[Document layout detection data]

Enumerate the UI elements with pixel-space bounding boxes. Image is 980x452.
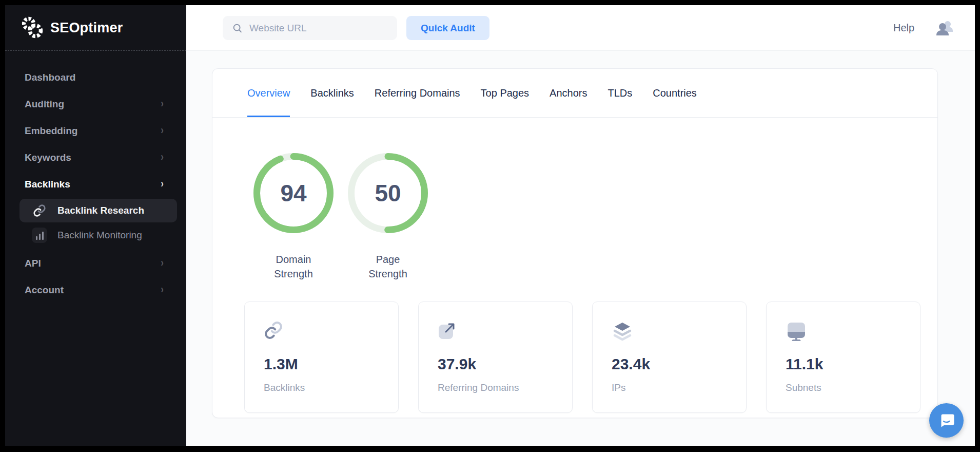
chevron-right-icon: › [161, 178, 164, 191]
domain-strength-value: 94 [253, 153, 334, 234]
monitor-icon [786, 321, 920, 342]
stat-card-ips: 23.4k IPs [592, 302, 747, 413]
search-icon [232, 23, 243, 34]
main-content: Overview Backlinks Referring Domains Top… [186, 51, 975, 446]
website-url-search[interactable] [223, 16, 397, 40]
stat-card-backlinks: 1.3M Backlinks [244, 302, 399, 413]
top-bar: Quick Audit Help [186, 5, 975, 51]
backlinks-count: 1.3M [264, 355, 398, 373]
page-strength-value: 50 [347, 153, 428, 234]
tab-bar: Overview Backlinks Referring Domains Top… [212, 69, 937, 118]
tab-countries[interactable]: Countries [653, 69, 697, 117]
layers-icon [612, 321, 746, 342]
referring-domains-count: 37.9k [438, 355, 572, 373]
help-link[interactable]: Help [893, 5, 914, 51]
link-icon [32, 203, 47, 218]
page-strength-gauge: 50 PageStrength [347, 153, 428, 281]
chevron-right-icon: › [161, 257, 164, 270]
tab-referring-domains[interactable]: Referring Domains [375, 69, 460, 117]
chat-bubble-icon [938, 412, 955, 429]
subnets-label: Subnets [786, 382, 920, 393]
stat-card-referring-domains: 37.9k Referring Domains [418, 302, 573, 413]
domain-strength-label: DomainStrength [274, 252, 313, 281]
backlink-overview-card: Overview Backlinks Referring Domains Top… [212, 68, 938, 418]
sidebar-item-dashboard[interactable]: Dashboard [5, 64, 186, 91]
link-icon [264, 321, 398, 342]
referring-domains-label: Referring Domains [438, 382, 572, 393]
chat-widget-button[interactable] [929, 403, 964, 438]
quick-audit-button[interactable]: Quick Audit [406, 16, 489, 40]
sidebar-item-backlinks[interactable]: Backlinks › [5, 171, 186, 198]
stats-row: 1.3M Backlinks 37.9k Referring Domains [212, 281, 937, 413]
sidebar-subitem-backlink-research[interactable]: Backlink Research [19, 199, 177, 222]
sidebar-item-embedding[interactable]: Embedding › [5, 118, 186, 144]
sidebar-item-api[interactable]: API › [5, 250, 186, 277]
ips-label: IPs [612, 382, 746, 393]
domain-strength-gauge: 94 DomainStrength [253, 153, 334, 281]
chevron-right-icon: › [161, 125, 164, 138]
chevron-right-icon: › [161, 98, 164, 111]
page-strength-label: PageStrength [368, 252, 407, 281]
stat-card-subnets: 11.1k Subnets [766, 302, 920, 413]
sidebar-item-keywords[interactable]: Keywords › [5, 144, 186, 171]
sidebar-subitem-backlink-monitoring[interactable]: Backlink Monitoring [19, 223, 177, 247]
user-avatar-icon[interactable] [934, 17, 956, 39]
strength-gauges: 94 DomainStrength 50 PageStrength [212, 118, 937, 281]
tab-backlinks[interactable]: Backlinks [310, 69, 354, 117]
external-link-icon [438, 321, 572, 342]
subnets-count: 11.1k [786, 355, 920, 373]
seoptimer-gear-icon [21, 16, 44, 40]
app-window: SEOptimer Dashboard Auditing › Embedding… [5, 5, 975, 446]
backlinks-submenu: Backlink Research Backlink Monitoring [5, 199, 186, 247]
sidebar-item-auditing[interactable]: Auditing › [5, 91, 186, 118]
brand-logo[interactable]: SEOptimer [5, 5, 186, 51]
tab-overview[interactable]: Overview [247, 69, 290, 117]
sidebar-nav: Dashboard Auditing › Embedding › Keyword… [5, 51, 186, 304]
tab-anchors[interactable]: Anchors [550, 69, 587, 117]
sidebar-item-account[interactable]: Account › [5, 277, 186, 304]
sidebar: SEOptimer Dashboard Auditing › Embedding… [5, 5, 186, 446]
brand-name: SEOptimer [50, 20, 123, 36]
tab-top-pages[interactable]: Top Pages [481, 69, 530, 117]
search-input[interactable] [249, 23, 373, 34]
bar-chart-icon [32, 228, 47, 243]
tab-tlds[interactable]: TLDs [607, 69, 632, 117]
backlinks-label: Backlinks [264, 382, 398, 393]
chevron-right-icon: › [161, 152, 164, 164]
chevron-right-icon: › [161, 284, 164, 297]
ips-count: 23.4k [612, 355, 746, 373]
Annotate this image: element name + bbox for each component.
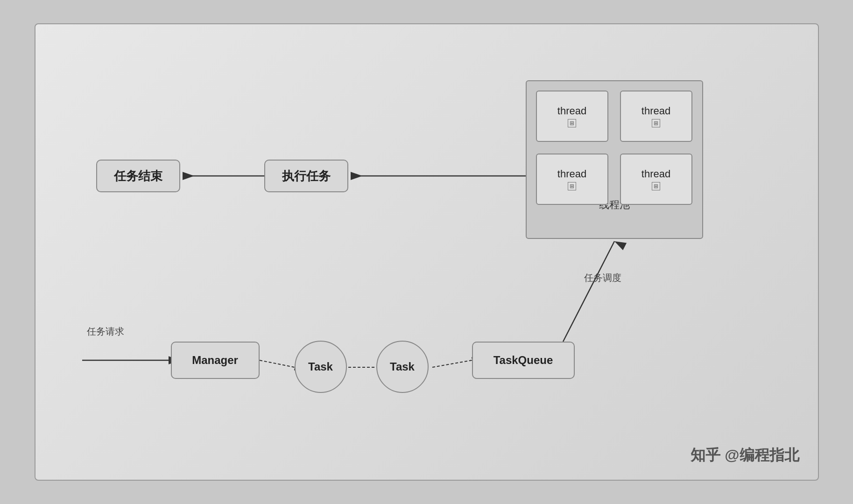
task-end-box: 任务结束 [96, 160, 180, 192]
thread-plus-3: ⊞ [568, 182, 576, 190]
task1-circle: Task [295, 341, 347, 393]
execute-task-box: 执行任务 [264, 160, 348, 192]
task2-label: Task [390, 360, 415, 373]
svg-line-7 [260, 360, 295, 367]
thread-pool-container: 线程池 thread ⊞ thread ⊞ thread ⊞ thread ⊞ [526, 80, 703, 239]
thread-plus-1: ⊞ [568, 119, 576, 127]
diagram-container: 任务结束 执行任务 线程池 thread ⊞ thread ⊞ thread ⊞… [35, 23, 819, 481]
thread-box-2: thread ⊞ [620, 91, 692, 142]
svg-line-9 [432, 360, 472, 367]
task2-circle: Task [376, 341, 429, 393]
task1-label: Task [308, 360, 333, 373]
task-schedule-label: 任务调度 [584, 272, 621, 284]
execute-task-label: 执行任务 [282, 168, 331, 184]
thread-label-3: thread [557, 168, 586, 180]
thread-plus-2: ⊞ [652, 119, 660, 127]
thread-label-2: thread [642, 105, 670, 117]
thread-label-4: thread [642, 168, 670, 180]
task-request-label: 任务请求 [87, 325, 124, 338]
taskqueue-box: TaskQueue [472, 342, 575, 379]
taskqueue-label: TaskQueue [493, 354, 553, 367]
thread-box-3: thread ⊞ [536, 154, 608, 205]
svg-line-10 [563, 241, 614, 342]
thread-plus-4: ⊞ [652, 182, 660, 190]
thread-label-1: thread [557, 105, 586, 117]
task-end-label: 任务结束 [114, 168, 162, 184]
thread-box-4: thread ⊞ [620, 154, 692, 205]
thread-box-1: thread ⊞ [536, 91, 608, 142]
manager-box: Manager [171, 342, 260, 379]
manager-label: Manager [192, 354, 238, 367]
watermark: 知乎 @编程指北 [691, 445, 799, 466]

Task item
If a line in the entries above contains "right", it counts toward the total; give only that total.

The answer
6